Could you show all lines in the entries below that contain the string "Schlafsack"?

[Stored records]
#####

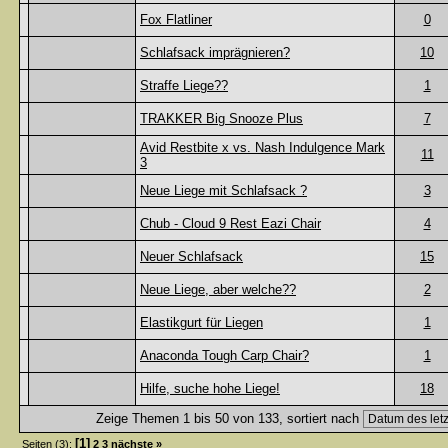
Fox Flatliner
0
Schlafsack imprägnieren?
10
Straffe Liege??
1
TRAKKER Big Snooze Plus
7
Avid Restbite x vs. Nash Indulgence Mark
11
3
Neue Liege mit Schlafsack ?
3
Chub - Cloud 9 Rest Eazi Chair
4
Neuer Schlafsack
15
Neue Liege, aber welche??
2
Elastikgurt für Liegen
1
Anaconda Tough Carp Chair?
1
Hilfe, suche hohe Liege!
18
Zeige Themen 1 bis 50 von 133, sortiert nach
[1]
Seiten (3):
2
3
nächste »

#####

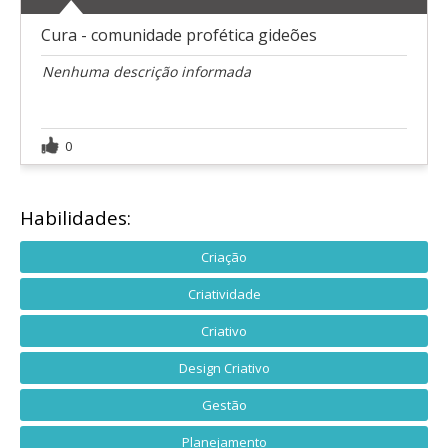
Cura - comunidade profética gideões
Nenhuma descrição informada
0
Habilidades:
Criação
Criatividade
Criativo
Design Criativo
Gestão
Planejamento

#####

Solution to the problem –
Schlafsack imprägnieren?
Neue Liege mit Schlafsack ?
Neuer Schlafsack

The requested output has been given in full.